When two edu-tribes go to war…
Nov 08
Steve Wheeler is posting a bite-size series of blog posts over the next week around the theme of ’Digital Tribes, Virtual Clans.‘
They are based on a chapter he contributed to a wider work entitled ‘Connected Minds, Emerging Cultures.‘ The first two posts on ‘Digital tribal identity‘ and ‘The digital tribe and the network nation‘ are highly accessible and have made fascinating reading thus far. His writing got me thinking and I respond to it, tangentially and with a lack of clarity but grateful nevertheless for its inspiration.
Wheeler asserts that the world wide web and it ‘mediating technologies’ have become a key means by which the ‘cultural capital’ of group identity is formed and maintained. Cultural capital is ‘the set of invisible bonds that tie a community together without which societal cohesiveness begins to unravel.’

New digital communities located in cyberspace, not bound by any traditional geographical, social or political boundaries, are eroding the cultures or identities of traditional tribes and clans – particularly through the superior capability of mediating technologies to effectively spread contagious, identity-shaping patterns of information or ‘memes.’
Digital communities are indeed thriving, each with their own group identity shaped by the interactions of individuals within them. However, does new ‘cultural capital’ always have an eroding, detrimental effect on the culture of traditional tribes? Can digital communities complement the cultural capital of long-standing tribes or is ongoing competitive tension inevitable? Is it possible, in the long term, for traditional tribes and clans to meld into a new shared identity that shares the best of both worlds.
In education for example, these questions and the processes that take place in the finding of the answers, seem to me to be of crucial importance. A tribe of educators has arisen online with many different clans, - its culture shaped by memes such as the importance of technologies to collaborate, to publish to real audience with authentic purpose for effective learning. Traditional geographically based communities of educators in local authorities and districts identify with more traditional educational memes. Will the online educational community erode the traditional one into extinction or will a new edu-tribe arise from the ashes with a culture that harnesses the potential to broaden horizons while celebrating the unique learning opportunities offered by every educational setting?

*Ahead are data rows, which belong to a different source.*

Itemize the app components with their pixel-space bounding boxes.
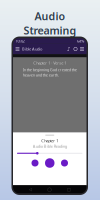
staticText: In the beginning God created the heaven …: [23, 67, 77, 78]
button[interactable]: Recents: [67, 187, 71, 192]
button[interactable]: Previous: [32, 160, 38, 166]
staticText: □: [67, 187, 71, 192]
button[interactable]: Back: [29, 187, 32, 192]
staticText: Audio Bible Reading: [33, 144, 67, 149]
staticText: Bible Audio: [22, 46, 42, 52]
staticText: ◁: [29, 187, 32, 192]
button[interactable]: More: [80, 46, 84, 52]
staticText: Audio: [34, 9, 66, 23]
staticText: Chapter 1: [41, 138, 58, 144]
staticText: ◯: [47, 187, 51, 192]
staticText: 10:42: [16, 38, 24, 44]
button[interactable]: Next: [61, 160, 68, 166]
button[interactable]: Play: [45, 158, 54, 168]
staticText: ♪: [67, 46, 70, 52]
button[interactable]: Menu: [16, 46, 20, 52]
button[interactable]: Music: [66, 46, 71, 52]
staticText: 64%: [77, 38, 84, 44]
staticText: Streaming: [24, 23, 76, 37]
button[interactable]: Sync: [73, 46, 78, 52]
button[interactable]: Home: [47, 187, 51, 192]
staticText: Chapter 1 · Verse 1: [33, 60, 66, 66]
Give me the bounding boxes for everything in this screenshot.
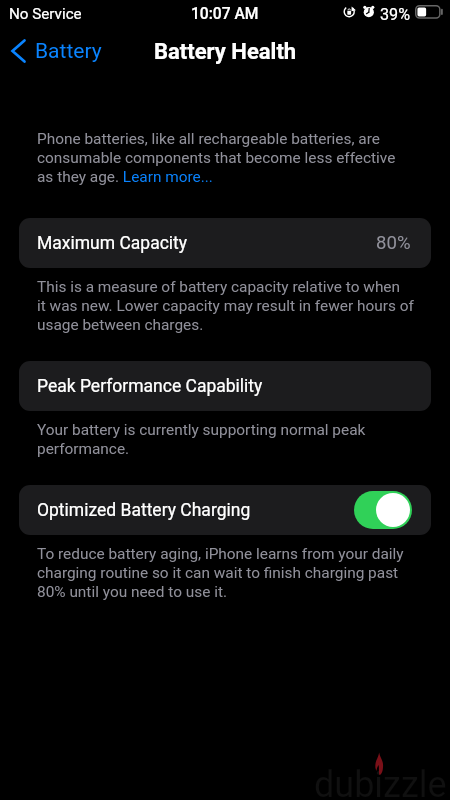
staticText: Phone batteries, like all rechargeable b… [37, 130, 396, 186]
staticText: Battery Health [154, 39, 297, 65]
staticText: Peak Performance Capability [37, 376, 263, 397]
button[interactable]: Peak Performance Capability [19, 361, 431, 411]
button[interactable]: Maximum Capacity [19, 218, 431, 268]
staticText: 80% [376, 232, 411, 254]
staticText: Your battery is currently supporting nor… [37, 421, 366, 458]
staticText: 10:07 AM [191, 5, 259, 23]
button[interactable]: Optimized Battery Charging toggle, on [354, 491, 412, 529]
staticText: dubizzle [314, 764, 447, 800]
staticText: Battery [35, 39, 102, 64]
staticText: Optimized Battery Charging [37, 500, 251, 521]
staticText: Maximum Capacity [37, 233, 188, 254]
staticText: This is a measure of battery capacity re… [37, 278, 414, 334]
button[interactable]: Back to Battery [6, 35, 110, 67]
staticText: To reduce battery aging, iPhone learns f… [37, 545, 404, 601]
staticText: 39% [380, 5, 411, 24]
button[interactable]: Optimized Battery Charging [19, 485, 431, 535]
staticText: No Service [9, 5, 82, 23]
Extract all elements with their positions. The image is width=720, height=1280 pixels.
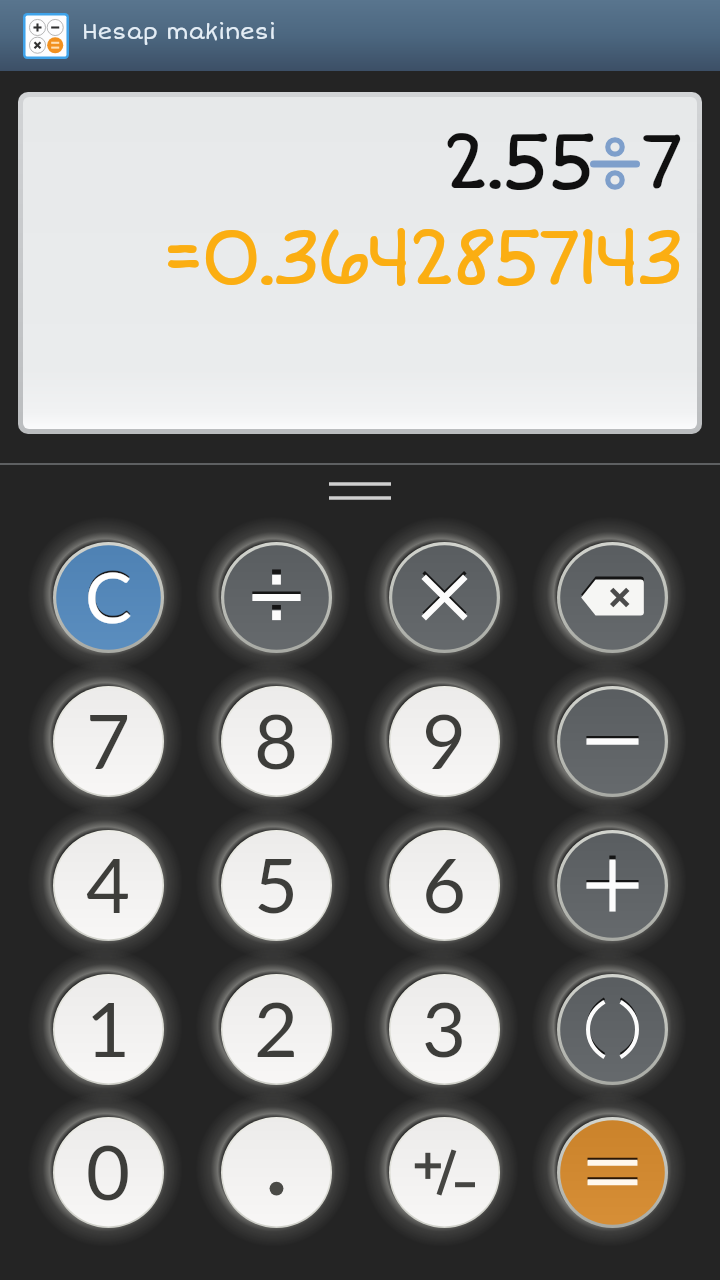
button[interactable]: 1 [31,952,186,1107]
button[interactable]: 0 [31,1095,186,1250]
staticText: C [85,552,132,636]
staticText: 3 [422,982,467,1073]
staticText: 7 [639,111,685,212]
button[interactable]: 4 [31,808,186,963]
button[interactable]: 3 [367,952,522,1107]
button[interactable]: 5 [199,808,354,963]
button[interactable]: Plus minus sign [367,1095,522,1250]
button[interactable]: Decimal point [199,1095,354,1250]
button[interactable]: Plus [535,808,690,963]
staticText: C [85,554,132,638]
staticText: 6 [422,838,467,929]
staticText: 4 [86,838,131,929]
staticText: 5 [254,838,299,929]
staticText: 9 [422,694,467,785]
staticText: 2.55 [440,111,591,212]
button[interactable]: 6 [367,808,522,963]
button[interactable]: 7 [31,664,186,819]
staticText: 2 [254,982,299,1073]
button[interactable]: Divide [199,520,354,675]
button[interactable]: Clear [31,520,186,675]
button[interactable]: Equals [535,1095,690,1250]
staticText: 1 [86,982,131,1073]
button[interactable]: Backspace [535,520,690,675]
staticText: Hesap makinesi [82,18,276,45]
button[interactable]: 9 [367,664,522,819]
button[interactable]: 8 [199,664,354,819]
button[interactable]: 2 [199,952,354,1107]
staticText: =0.3642857143 [23,207,679,308]
staticText: 8 [254,694,299,785]
button[interactable]: Parentheses [535,952,690,1107]
button[interactable]: Multiply [367,520,522,675]
button[interactable]: Minus [535,664,690,819]
staticText: 7 [86,694,131,785]
staticText: 0 [86,1125,131,1216]
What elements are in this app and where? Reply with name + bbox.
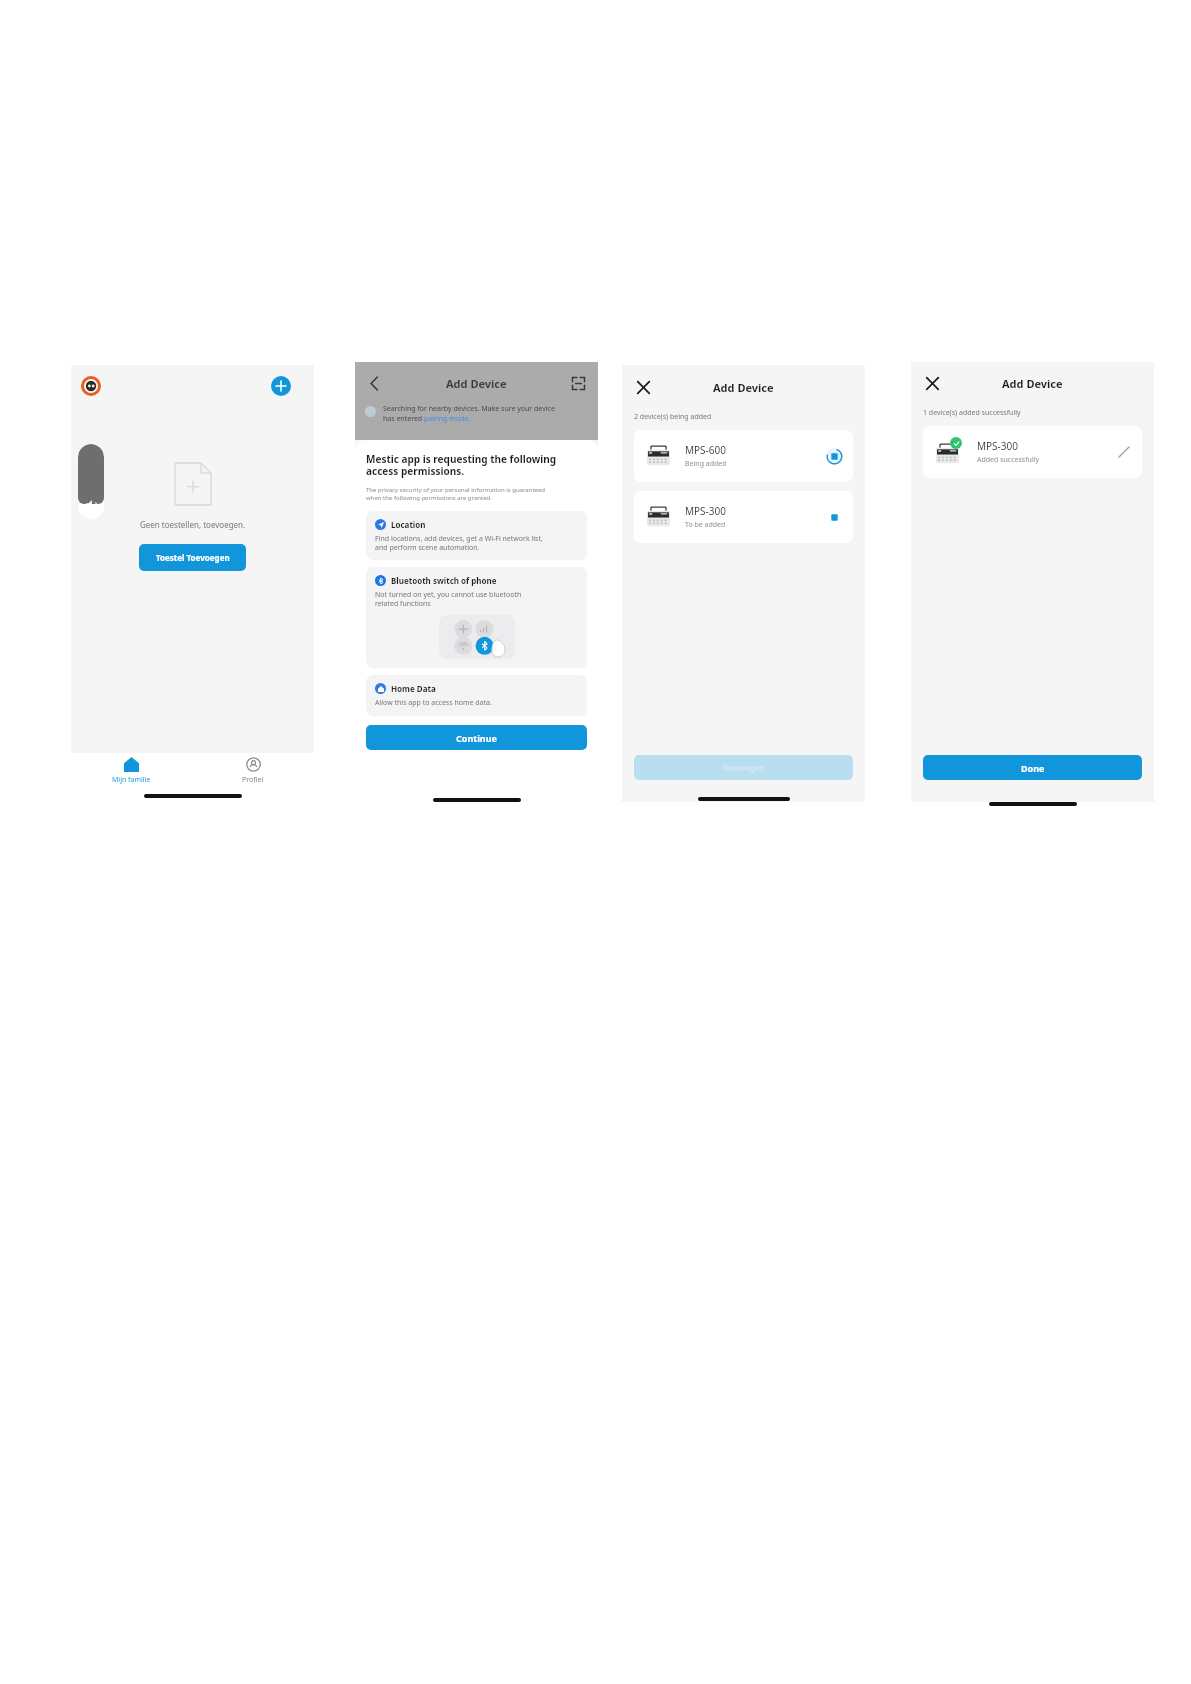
button[interactable]: Mijn familie [71,757,192,789]
staticText: Searching for nearby devices. Make sure … [383,404,555,414]
staticText: Mestic app is requesting the following a… [366,452,557,478]
button[interactable]: Continue [366,725,587,750]
staticText: Toestel Toevoegen [156,552,230,563]
button[interactable]: Toestel Toevoegen [139,544,246,571]
staticText: Geen toestellen, toevoegen. [140,519,246,530]
staticText: Continue [456,732,497,744]
button[interactable]: MPS-300 [923,426,1142,478]
staticText: To be added [685,520,726,530]
button[interactable]: Scan QR code [567,372,589,394]
staticText: MPS-300 [685,504,726,518]
button[interactable]: Close [631,375,655,399]
staticText: Add Device [446,376,507,391]
staticText: The privacy security of your personal in… [366,486,546,502]
staticText: Done [1021,762,1045,774]
staticText: Find locations, add devices, get a Wi-Fi… [375,534,543,552]
staticText: Not turned on yet, you cannot use blueto… [375,590,522,608]
button[interactable]: pairing mode. [424,414,471,424]
button[interactable]: Toevoegen [634,755,853,780]
staticText: Bluetooth switch of phone [391,575,497,586]
button[interactable]: Done [923,755,1142,780]
staticText: MPS-300 [977,439,1018,453]
staticText: Being added [685,459,727,469]
button[interactable]: MPS-600 [634,430,853,482]
staticText: Toevoegen [722,762,766,773]
button[interactable]: MPS-300 [634,491,853,543]
staticText: MPS-600 [685,443,726,457]
staticText: 2 device(s) being added [634,412,712,422]
button[interactable]: Bluetooth switch of phone [366,567,587,668]
staticText: 1 device(s) added successfully [923,408,1021,418]
button[interactable]: Rename device [1116,444,1132,460]
button[interactable]: Profiel [192,757,314,789]
staticText: Location [391,519,426,530]
button[interactable]: Back [363,372,385,394]
staticText: Mijn familie [112,775,151,785]
staticText: Allow this app to access home data. [375,698,492,708]
button[interactable]: Add [271,376,291,396]
button[interactable]: Close [920,371,944,395]
staticText: Profiel [242,775,264,785]
staticText: Add Device [713,380,774,395]
staticText: Added successfully [977,455,1040,465]
button[interactable]: Location [366,511,587,560]
staticText: has entered [383,414,424,424]
button[interactable]: Home Data [366,675,587,716]
staticText: Add Device [1002,376,1063,391]
staticText: Home Data [391,683,436,694]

The very basics of what it means to have self-identity through time , a core character that defines everything that an individual does and is, has been changed by the world wide web. One can operate with different identities across different tribes online, in a way that just isn’t possible offline. It means that educators can identify with both the online educational clans and the traditional clans in which they find themselves too. Those educators who find themselves with a foot in both camps will be the individuals who will ‘act in concert to perpetuate the social cohesion’ of any new edu-tribe.
At the micro-level, the ‘clan’ of the classroom is the perfect example of where this melting pot of cultures can be created. About nine years ago my Year Six class were bored with using blogs and their discussion boards to communicate with peers they saw every day in meatspace. It was then that we began using the same mediating technologies to meaningfully collaborate with teachers and students from UC Berkeley’s Academic Talent programme – across the globe in the USA. The mixing of cultures – the geographically bound classroom with the global digital connections – broadened the horizons of the pupils and myself, brought about a new culture of learning with a new identity, fuelled by memes of real purpose, real audience and real responsibility. We were still geographically bound but our classroom no longer had any walls. It was just the start to our clan adventures!
These are the type of clans that I hope will make up the edu-tribes of the future in Northamptonshire and beyond. Swallow the meme and it just might happen!